Work instructions:
Go through the listing beneath and show each line containing the string "logo".

Data for analysis:
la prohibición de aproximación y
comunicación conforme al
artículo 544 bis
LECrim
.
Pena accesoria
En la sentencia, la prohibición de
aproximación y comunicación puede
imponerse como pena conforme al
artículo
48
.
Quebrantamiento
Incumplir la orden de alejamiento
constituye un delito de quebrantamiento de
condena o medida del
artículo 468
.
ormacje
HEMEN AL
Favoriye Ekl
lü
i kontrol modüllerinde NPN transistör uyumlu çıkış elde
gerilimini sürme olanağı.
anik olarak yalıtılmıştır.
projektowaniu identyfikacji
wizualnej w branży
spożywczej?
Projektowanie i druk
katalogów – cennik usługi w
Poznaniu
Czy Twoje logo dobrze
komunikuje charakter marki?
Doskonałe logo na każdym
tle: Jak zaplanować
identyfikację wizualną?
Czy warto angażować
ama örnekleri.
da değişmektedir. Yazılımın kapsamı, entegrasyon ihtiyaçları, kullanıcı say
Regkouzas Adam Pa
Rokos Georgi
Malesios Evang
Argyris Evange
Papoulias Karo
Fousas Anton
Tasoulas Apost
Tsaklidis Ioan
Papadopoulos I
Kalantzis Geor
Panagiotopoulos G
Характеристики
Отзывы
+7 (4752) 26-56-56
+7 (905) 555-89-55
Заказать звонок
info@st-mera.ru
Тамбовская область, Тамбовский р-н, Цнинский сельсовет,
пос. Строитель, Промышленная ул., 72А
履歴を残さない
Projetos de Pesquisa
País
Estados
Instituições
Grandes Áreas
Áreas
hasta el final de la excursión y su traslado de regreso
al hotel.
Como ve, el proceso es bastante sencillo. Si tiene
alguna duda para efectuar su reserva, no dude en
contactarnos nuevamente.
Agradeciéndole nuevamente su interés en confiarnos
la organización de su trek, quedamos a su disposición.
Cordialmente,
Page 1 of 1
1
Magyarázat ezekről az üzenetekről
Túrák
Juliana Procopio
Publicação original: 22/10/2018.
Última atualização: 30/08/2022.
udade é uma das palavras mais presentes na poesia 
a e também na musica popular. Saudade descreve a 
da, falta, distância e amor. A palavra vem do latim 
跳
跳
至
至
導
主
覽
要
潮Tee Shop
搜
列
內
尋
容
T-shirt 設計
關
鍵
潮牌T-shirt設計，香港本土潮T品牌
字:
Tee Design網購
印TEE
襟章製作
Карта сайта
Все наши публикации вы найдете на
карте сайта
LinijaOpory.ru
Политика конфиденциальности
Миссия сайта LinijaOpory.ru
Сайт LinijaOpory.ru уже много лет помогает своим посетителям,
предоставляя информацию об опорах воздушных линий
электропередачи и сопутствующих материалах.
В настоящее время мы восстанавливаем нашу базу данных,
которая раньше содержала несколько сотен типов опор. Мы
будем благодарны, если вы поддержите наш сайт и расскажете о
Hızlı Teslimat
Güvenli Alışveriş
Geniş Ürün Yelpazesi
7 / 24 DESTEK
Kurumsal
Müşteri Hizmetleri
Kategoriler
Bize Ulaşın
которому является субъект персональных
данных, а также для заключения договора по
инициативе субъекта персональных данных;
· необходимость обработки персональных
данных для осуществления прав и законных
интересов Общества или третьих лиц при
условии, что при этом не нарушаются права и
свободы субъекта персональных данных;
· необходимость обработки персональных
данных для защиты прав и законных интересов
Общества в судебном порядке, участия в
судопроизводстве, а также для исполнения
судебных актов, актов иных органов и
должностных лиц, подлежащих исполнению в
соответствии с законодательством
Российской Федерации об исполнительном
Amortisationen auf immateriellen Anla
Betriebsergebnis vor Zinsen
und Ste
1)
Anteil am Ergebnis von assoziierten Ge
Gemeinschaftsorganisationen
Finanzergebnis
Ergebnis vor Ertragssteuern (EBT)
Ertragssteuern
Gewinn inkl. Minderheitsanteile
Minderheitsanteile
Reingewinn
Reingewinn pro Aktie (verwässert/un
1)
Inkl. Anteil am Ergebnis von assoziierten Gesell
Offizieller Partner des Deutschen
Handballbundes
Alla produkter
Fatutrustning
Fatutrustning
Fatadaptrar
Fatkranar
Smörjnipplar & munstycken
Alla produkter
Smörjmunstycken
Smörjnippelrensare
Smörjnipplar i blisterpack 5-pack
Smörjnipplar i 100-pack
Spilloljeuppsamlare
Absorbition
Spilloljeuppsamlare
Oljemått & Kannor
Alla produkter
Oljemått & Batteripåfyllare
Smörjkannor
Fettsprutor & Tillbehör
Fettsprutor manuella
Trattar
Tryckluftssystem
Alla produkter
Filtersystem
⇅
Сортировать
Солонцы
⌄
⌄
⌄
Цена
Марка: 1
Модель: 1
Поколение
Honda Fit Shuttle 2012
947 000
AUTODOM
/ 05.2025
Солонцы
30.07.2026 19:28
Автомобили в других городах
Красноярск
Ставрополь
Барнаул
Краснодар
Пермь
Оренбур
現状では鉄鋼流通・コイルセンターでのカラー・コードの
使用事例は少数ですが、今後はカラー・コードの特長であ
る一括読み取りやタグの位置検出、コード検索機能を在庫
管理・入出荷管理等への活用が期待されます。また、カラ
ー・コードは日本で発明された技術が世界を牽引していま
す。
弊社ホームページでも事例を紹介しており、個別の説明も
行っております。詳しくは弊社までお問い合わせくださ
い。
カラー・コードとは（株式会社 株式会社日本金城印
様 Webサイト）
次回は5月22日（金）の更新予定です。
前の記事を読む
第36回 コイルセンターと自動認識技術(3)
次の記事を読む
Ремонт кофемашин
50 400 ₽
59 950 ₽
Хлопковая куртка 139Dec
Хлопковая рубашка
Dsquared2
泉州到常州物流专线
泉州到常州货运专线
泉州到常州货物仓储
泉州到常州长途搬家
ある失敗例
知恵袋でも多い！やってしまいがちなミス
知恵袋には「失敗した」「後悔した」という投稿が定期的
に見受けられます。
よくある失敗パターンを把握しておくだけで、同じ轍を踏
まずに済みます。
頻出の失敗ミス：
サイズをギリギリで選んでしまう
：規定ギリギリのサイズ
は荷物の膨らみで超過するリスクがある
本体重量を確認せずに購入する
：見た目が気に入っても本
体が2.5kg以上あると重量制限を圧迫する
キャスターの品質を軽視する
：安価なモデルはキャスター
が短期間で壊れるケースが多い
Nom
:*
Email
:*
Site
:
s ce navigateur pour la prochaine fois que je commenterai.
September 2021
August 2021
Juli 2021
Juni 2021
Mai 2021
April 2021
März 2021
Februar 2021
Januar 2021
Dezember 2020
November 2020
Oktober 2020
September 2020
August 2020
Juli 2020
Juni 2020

Result of this task:
Czy Twoje logo dobrze
Doskonałe logo na każdym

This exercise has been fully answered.